The Transport Secretary has tried to dissuade drivers from panic buying petrol, after BP was forced to close down a handful of its forecourts.
Grant Shapps said on Friday that motorists should “carry on as normal”.
“The advice would be to carry on as normal, and that is what BP is saying as well,” he told Sky News.
Pictured here is the scene at the Tesco petrol station Stroud at lunchtime today, where a steward was marshalling traffic as cars backed up along Stratford Road.
On Thursday BP said it had closed a “handful” of its petrol forecourts due to a lock of available fuel.
A “small number” of Tesco refilling stations have also been impacted, said Esso owner ExxonMobil, which runs the sites.
He said: “As of last night, five petrol stations on the BP network out of 12 or 13 hundred were affected.
“I’m meeting this morning with Tesco and I’m sure they’ll give me the update for themselves.
“None of the other retailers said they had any closures.”
He added: “The others, Asda, Morrisons and other supermarkets, are saying they have no problems, as have other petrol companies.”
To the BBC’s Today programme Mr Shapps promised he would do what is needed to ensure that petrol gets to drivers.
“I’ll move heaven and Earth to do anything that’s required to make sure that lorries carry on moving our goods and services and petrol around the country,” he said.

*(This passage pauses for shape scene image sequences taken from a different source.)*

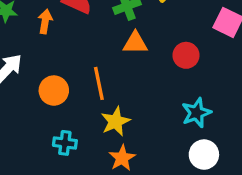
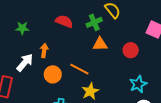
orange arrow: (45, 21) -> (44, 50), moved
orange line: (99, 83) -> (79, 69), turned -48

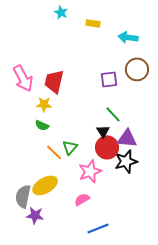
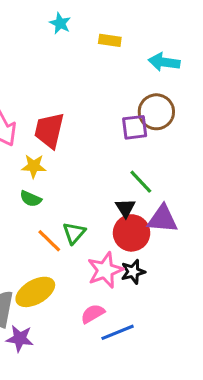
brown circle: (137, 69) -> (156, 112), moved
black star: (126, 161) -> (133, 272), moved, size x0.7
blue line: (98, 228) -> (118, 332), moved

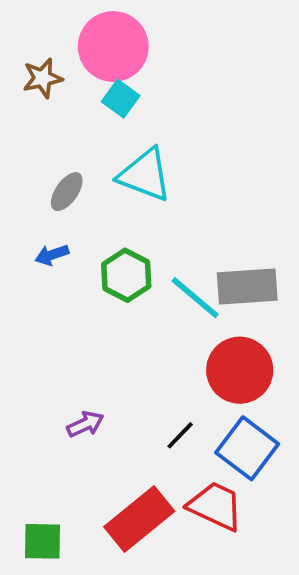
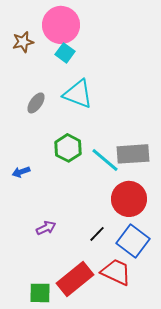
blue arrow: (52, 255) -> (21, 172), moved
green square: (43, 541) -> (40, 293), moved

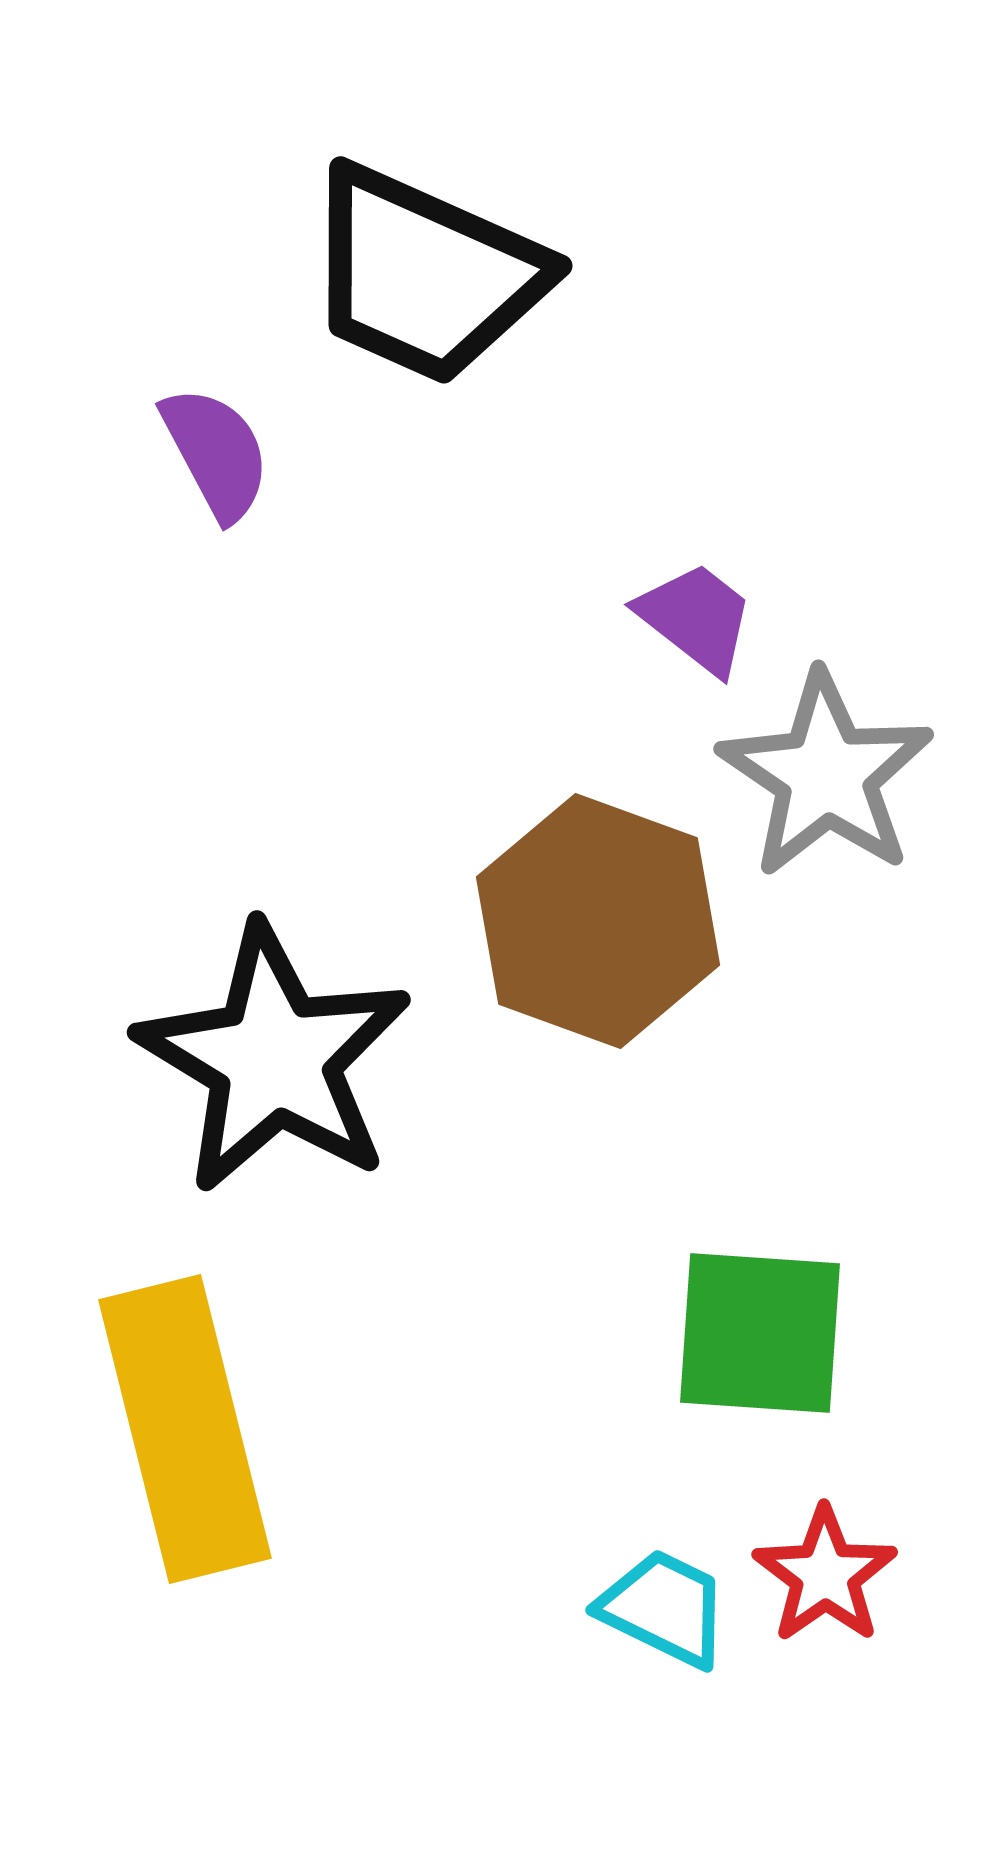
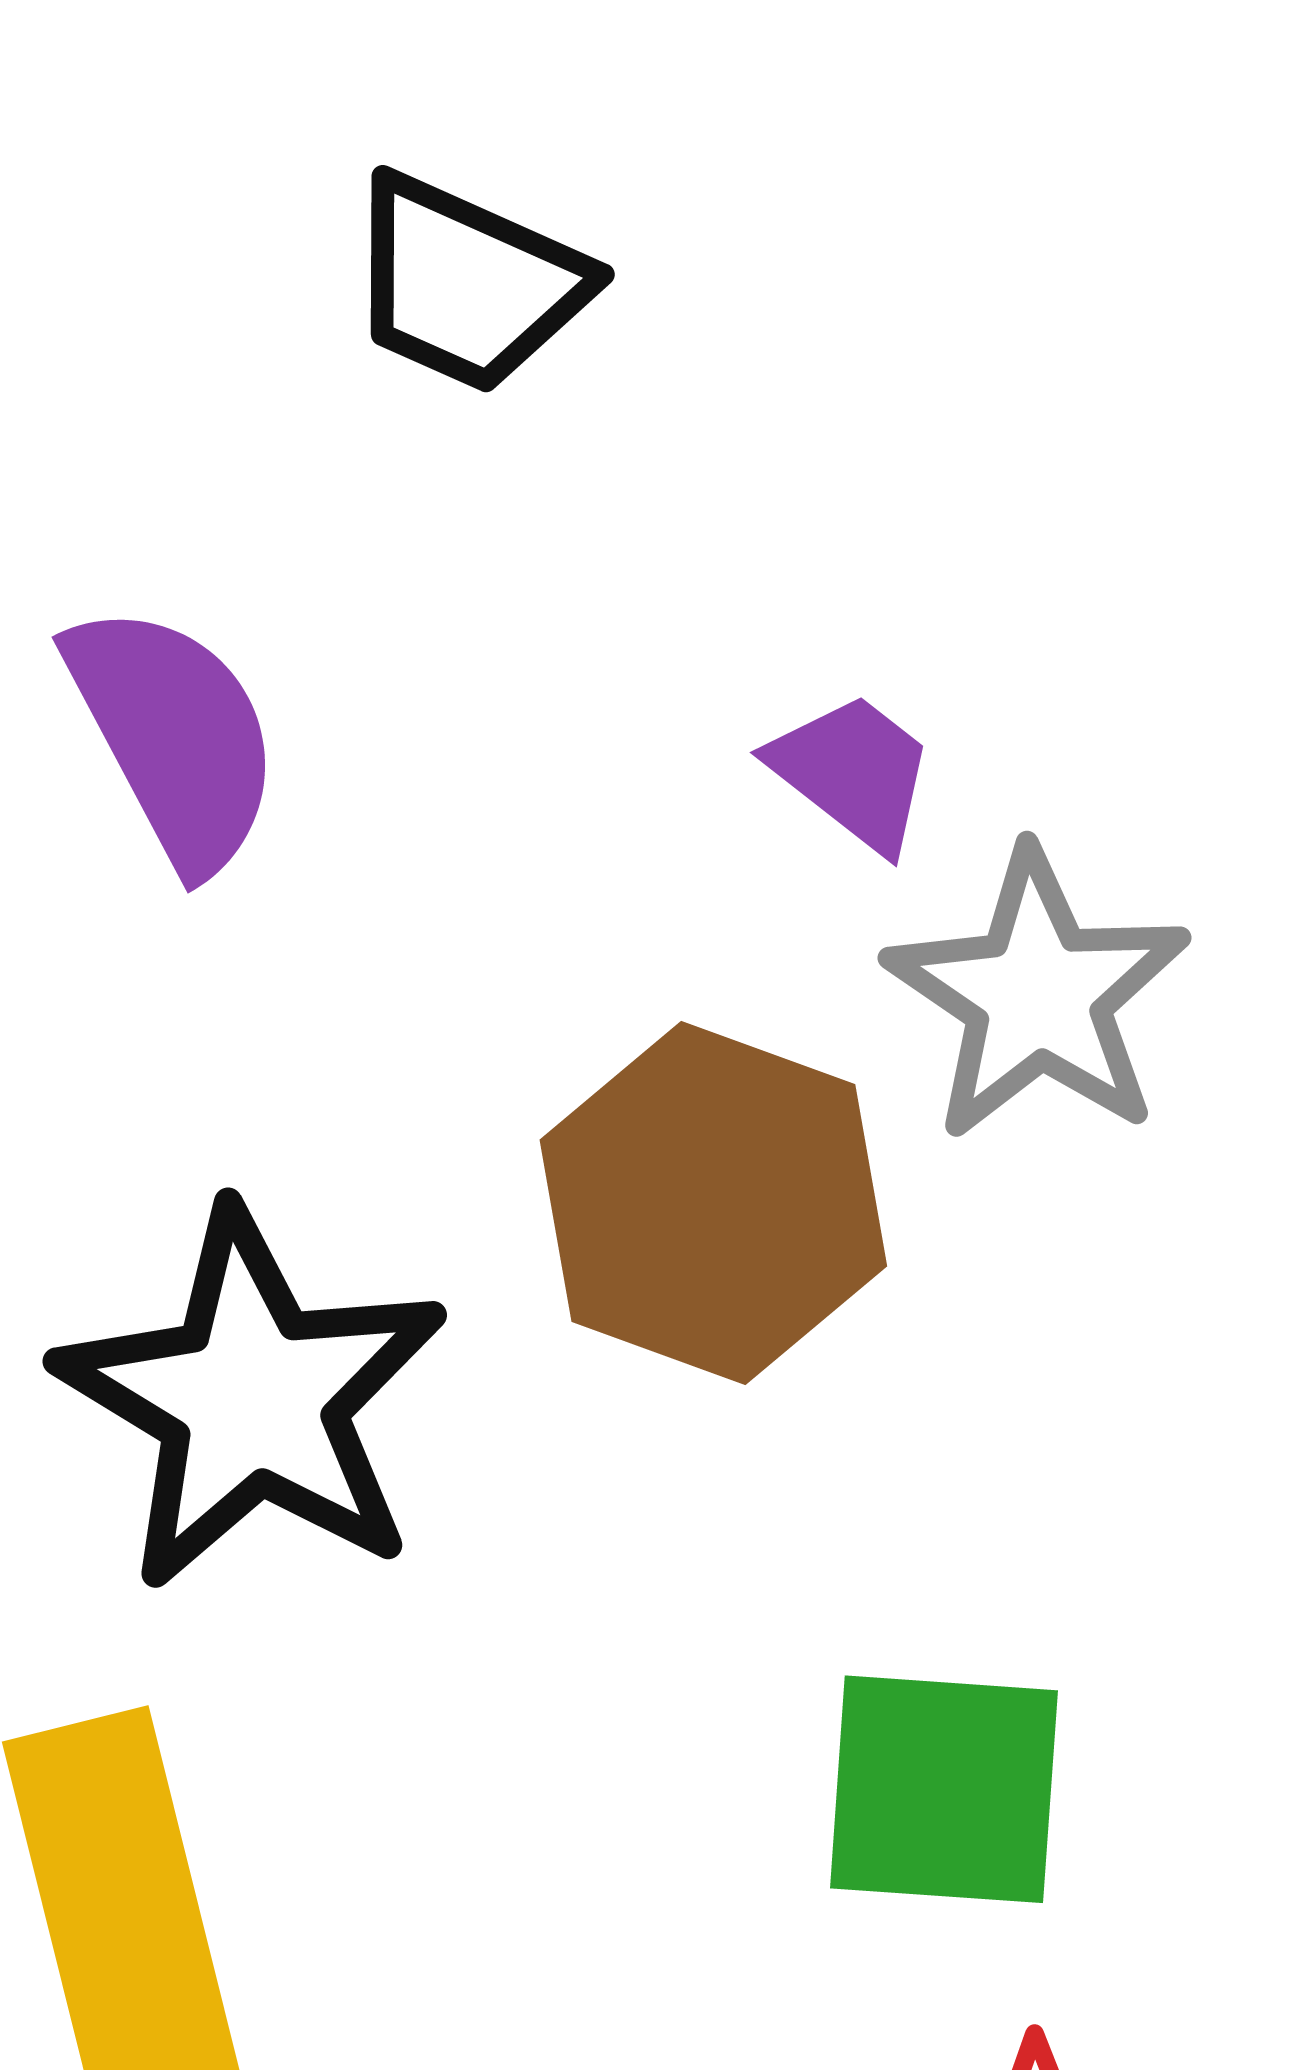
black trapezoid: (425, 275) -> (467, 284), size x0.7
purple semicircle: (216, 453) -> (174, 736), moved, size x1.4

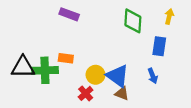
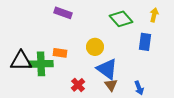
green diamond: (133, 21) -> (121, 19), turned -45
yellow circle: (96, 75) -> (95, 47), moved
blue arrow: (153, 76) -> (139, 88), moved
brown triangle: (122, 93) -> (111, 85), turned 32

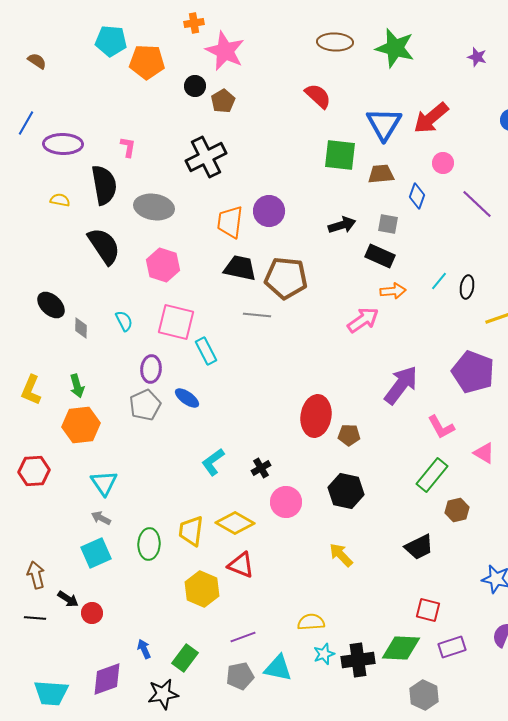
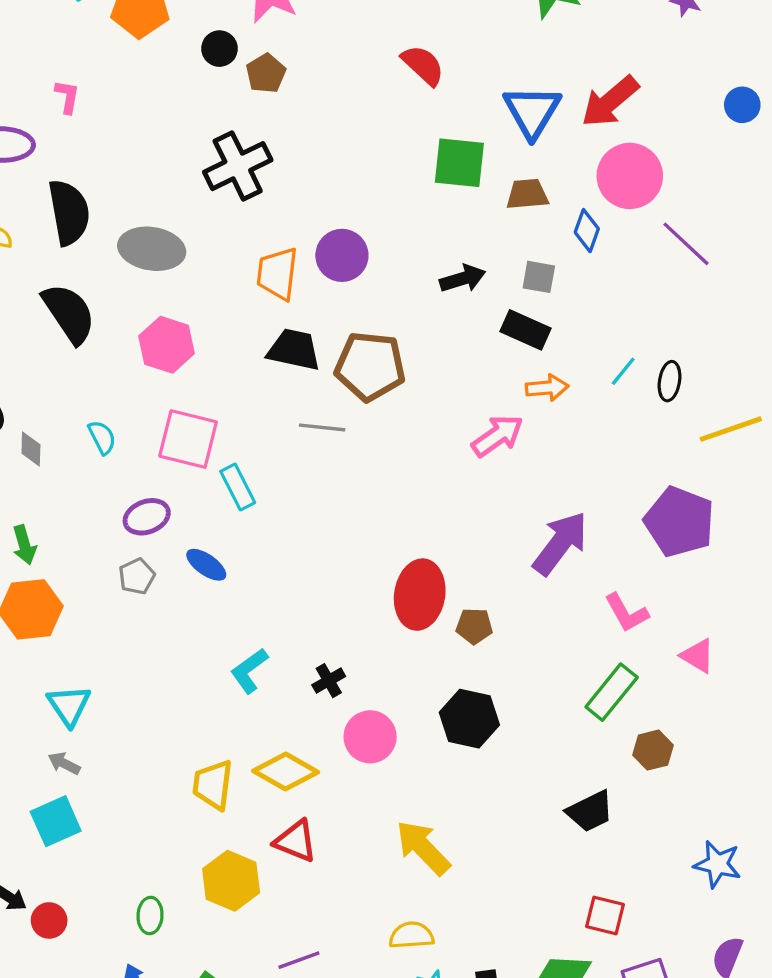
pink L-shape: (128, 147) -> (67, 97), moved
pink circle: (443, 163) -> (630, 176), size x1.8
purple ellipse: (151, 369) -> (147, 517), turned 64
gray pentagon: (145, 405) -> (137, 576), size x0.7
green ellipse: (149, 544) -> (150, 915), moved, size x0.7
yellow arrow: (341, 555) -> (423, 848), moved, size x1.4

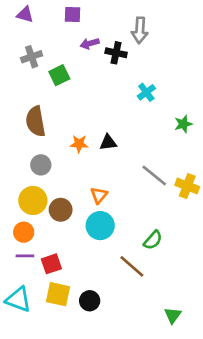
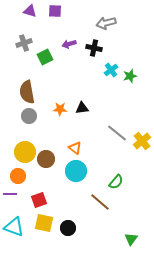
purple triangle: (25, 15) -> (30, 11), moved
gray arrow: (140, 30) -> (106, 23), turned 72
purple arrow: (90, 44) -> (69, 44), moved
black cross: (116, 53) -> (94, 48), moved
green star: (183, 124) -> (130, 76), moved
gray circle: (41, 165) -> (29, 116), moved
yellow cross: (187, 186) -> (142, 141), turned 30
orange triangle: (99, 195) -> (75, 148), turned -32
purple line: (25, 256) -> (10, 194), moved

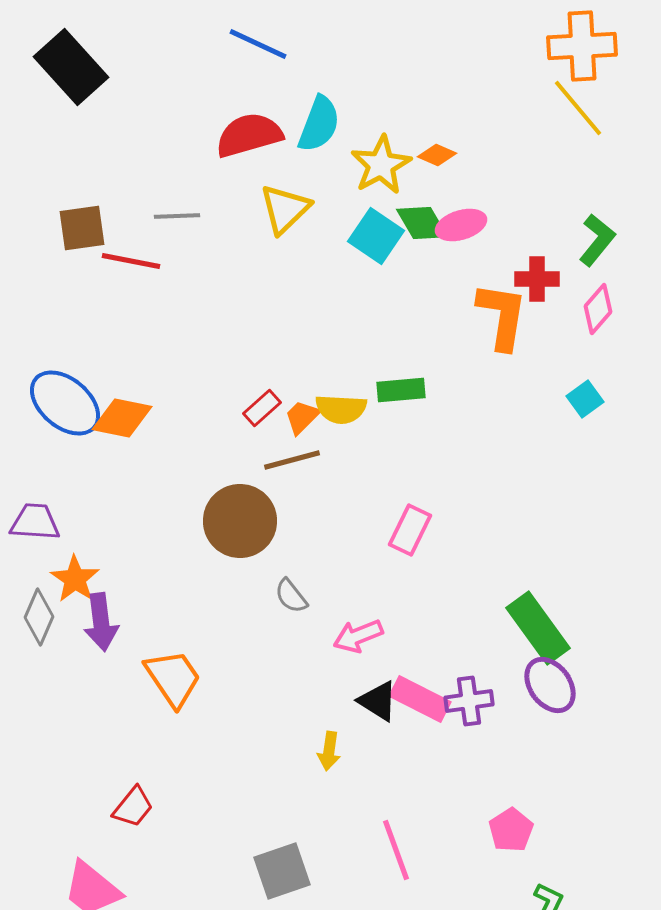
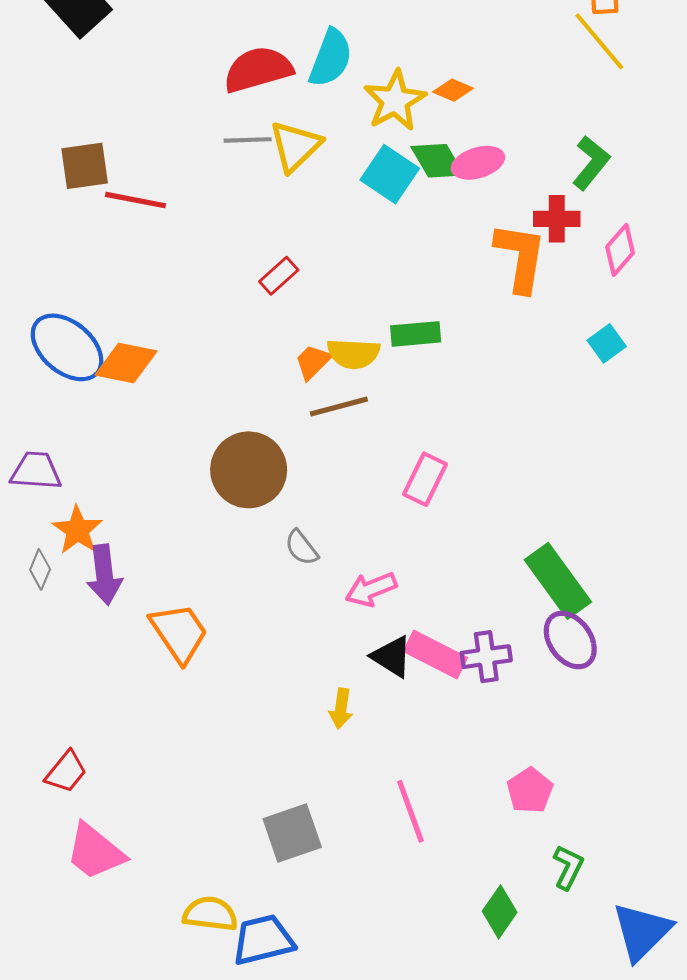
gray line: (177, 216) -> (248, 140), moved
green L-shape: (597, 240) -> (591, 163), moved
red rectangle: (262, 408) -> (279, 276), moved
brown line: (292, 460) -> (339, 407), moved
gray diamond: (39, 617) -> (40, 569), size x0.7
red trapezoid: (133, 807) -> (66, 772), moved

He denied that Brexit was the culprit in the UK’s recent shortage of lorry drivers.
The AA has said that most of the UK’s forecourts are working as they should amid worries over supply of petrol at some sites.
“There is no shortage of fuel and thousands of forecourts are operating normally with just a few suffering temporary supply chain problems,” said AA president Edmund King.
“Fridays and the weekend always tend to be busier on forecourts as drivers either combine filling up with shopping runs, prepare for weekend trips or refuel for the start of the new working week.
“Drivers should not fill up outside their normal routines because, even if the occasional petrol station is temporarily closed, others just down the road will be open.
“It is now clear that there have been occasional delays over recent weeks that have been managed with hardly anyone noticing. This was a manageable problem.”
On Thursday Rod McKenzie of the Road Haulage Association trade body said that the Government had allowed the driver shortage to get “gradually worse” in recent months.
Ministers are facing fresh pressure to ease immigration rules as an emergency measure to attract HGV drivers from overseas.
A combination of factors including Brexit leading to the loss of European Union drivers, the pandemic preventing driving tests and systemic problems in the industry relating to pay and conditions are claimed to have led to the shortage of qualified HGV drivers.
A Tesco spokeswoman said: “We have good availability of fuel, with deliveries arriving at our petrol filling stations across the UK every day.”